Very nice finds. Do you also use a metal detector to find the smalls such as buttons, coins and other small items or are you just interested in the bottles?


----------



## hemihampton (May 29, 2017)

I never use a metal detector to find privy's or stuff in the privy. I do use a Metal detector to find buried beer can pits but it's been many years since I used it for that or anything. LEON.


----------



## nhpharm (May 30, 2017)

I've had a friend metal detect several of my privy spoil piles before/while I filled them in and never had much luck.  I imagine sometimes you can find some really neat stuff but I've not had any luck.


----------



## Bekbek1008 (May 30, 2017)

So what "called" you to this spot?

Sent from my HTCD160LVWPP using Tapatalk


----------



## hemihampton (May 30, 2017)

Bekbek1008 said:


> So what "called" you to this spot?
> 
> Sent from my HTCD160LVWPP using Tapatalk




A 1880's Sanborn map that showed a house was there in 1880's. House has been long gone for many years. No sign a house was ever there. Also that spot lined up with all the other privy's found in the houses to the Left & right of that spot (which are mostly gone also) It can get more complicated then that but also takes experiance. Like the experiance I used to find it next to my buddy's privy after we said his hole/spot he found was a dud with nothing in it. LEON.


----------



## Bekbek1008 (May 30, 2017)

Thank you. Ive been seaching maps for old dump sites. But they didnt exist.... it was an out house.

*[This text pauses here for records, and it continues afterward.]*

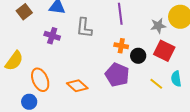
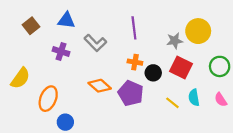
gray L-shape: (84, 28) -> (95, 43), turned -50
orange ellipse: (40, 80) -> (48, 99), turned 45
orange diamond: (77, 86) -> (100, 86), moved
blue circle: (29, 102) -> (65, 122), moved

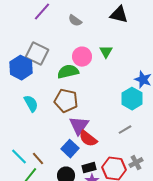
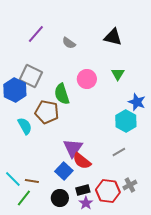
green triangle: (106, 52) -> (118, 74), moved
pink circle: (82, 57) -> (87, 79), moved
green semicircle: (68, 72) -> (62, 94), turned -95
brown pentagon: (66, 101) -> (47, 112), moved
brown line: (38, 159) -> (32, 181), turned -40

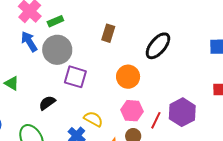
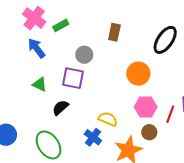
gray circle: (57, 50) -> (84, 55), moved, size x0.6
purple square: (75, 77) -> (73, 78), moved
green triangle: (12, 83) -> (40, 84), moved

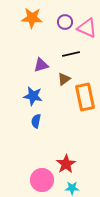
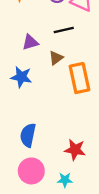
blue semicircle: (36, 121) -> (28, 135), moved, size x1.5
red star: (66, 164) -> (75, 150), moved, turned -30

Sent from my HTCD160LVWPP using Tapatalk


----------



## sunrunner (May 30, 2017)

how do you guys stay so clean !


----------



## hemihampton (May 30, 2017)

Yes, A Privy is a Outhouse. Sunrunner, When I dig with Tom ( who was absent for this particular dig) Tom can vouch for me I get totally dirty from head to toe most of the time, while Tom stays spotless. I ask Tom how does he stay so clean? I dig with him & still don't know how he does it. But if you look at our previous digs you might notice Tom likes to sit on some piece of Carpet he brings with him so his butt don't get dirty. LEON.


----------



## hemihampton (May 30, 2017)

nhpharm said:


> I always hate to fill in a hole without finishing it...drives me mad until I get back out to finish it out.  I only make it out digging for one day every two weeks so sometimes it makes for a long two weeks.  Great finds!




We, or me & Tom will usually dig it completely in one day & fill it in by the end of day before we leave. BUT, I've dug with some people who never fill any of there holes in. SO, For them leaving it open is not a problem? LEON.


----------